# [Input data]
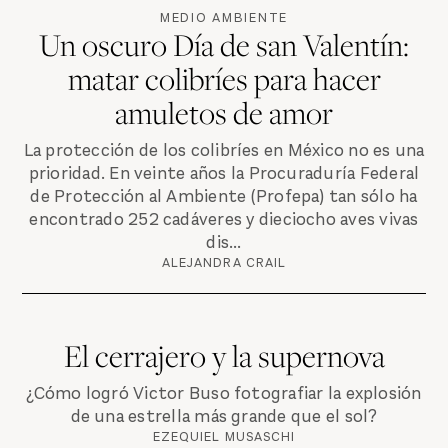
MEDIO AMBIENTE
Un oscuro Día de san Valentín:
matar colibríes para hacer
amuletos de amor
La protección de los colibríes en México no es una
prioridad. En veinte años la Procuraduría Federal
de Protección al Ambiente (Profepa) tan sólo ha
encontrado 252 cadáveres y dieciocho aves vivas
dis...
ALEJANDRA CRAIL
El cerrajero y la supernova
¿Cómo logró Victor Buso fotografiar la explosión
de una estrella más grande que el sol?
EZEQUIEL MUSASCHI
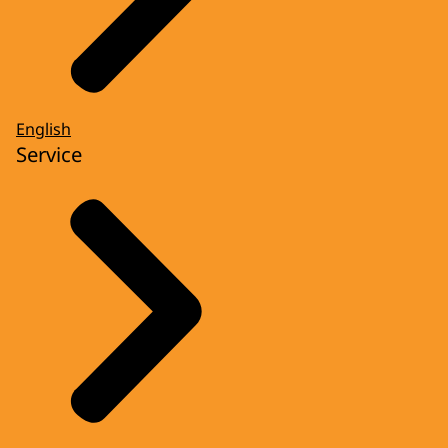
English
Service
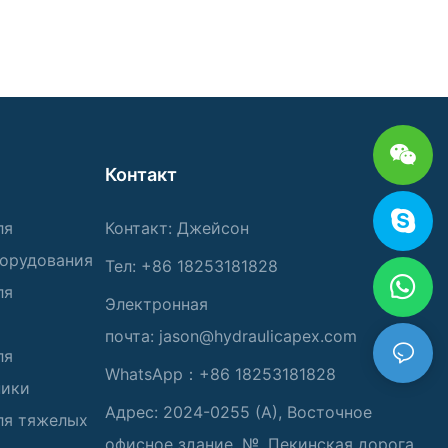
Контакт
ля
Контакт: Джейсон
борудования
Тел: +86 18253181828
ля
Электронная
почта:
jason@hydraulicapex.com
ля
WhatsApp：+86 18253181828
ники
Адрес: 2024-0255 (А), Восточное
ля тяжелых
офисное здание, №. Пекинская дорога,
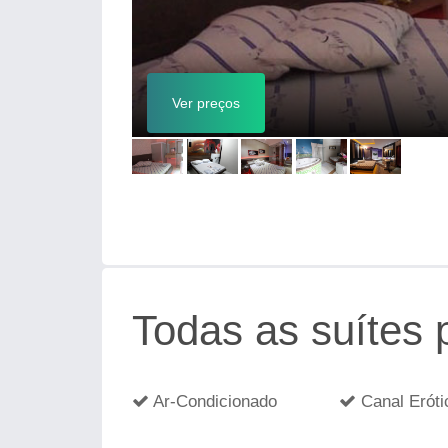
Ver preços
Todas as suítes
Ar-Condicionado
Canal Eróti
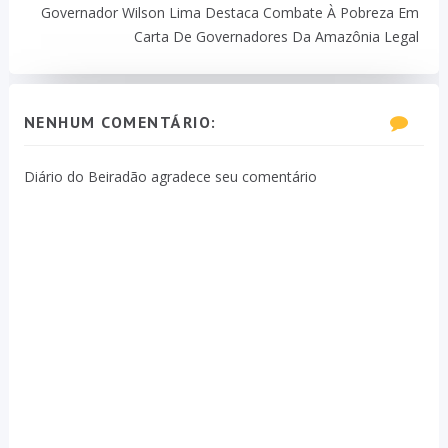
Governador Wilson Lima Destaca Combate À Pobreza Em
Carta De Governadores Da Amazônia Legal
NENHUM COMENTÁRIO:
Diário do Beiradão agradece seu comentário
==
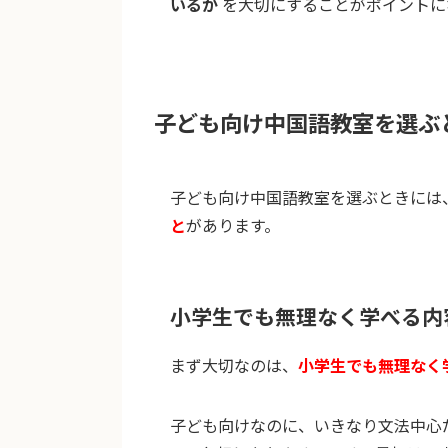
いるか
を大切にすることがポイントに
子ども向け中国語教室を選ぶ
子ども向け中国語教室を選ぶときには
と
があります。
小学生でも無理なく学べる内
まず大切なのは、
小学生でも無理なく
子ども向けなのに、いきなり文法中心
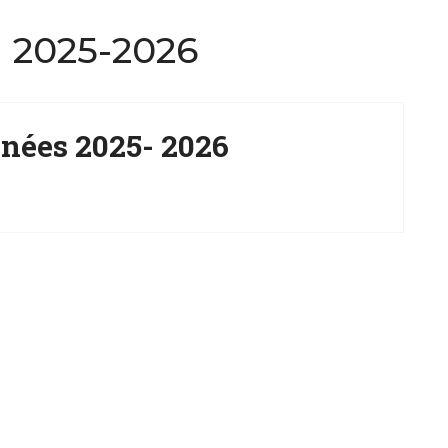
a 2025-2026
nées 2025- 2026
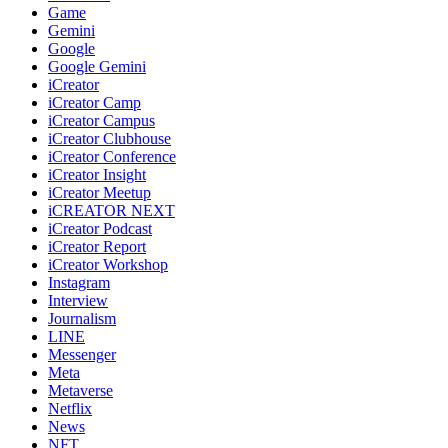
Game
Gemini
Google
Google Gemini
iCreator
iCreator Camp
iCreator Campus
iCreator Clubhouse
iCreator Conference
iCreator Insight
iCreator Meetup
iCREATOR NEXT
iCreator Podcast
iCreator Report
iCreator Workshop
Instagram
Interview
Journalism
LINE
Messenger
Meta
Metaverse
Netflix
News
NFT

# [Exercise requirements]
Produce an exact reproduction of the listing above, limited to the lines starting at the line with "de una estrella más grande que el sol?" and ending at the line with "Diário do Beiradão agradece seu comentário", both kept, with every picture left out.

# [Answer to this exercise]
de una estrella más grande que el sol?
EZEQUIEL MUSASCHI
English
Service
Контакт
ля
Контакт: Джейсон
борудования
Тел: +86 18253181828
ля
Электронная
почта:
jason@hydraulicapex.com
ля
WhatsApp：+86 18253181828
ники
Адрес: 2024-0255 (А), Восточное
ля тяжелых
офисное здание, №. Пекинская дорога,
Ver preços
Todas as suítes
Ar-Condicionado
Canal Eróti
Governador Wilson Lima Destaca Combate À Pobreza Em
Carta De Governadores Da Amazônia Legal
NENHUM COMENTÁRIO:
Diário do Beiradão agradece seu comentário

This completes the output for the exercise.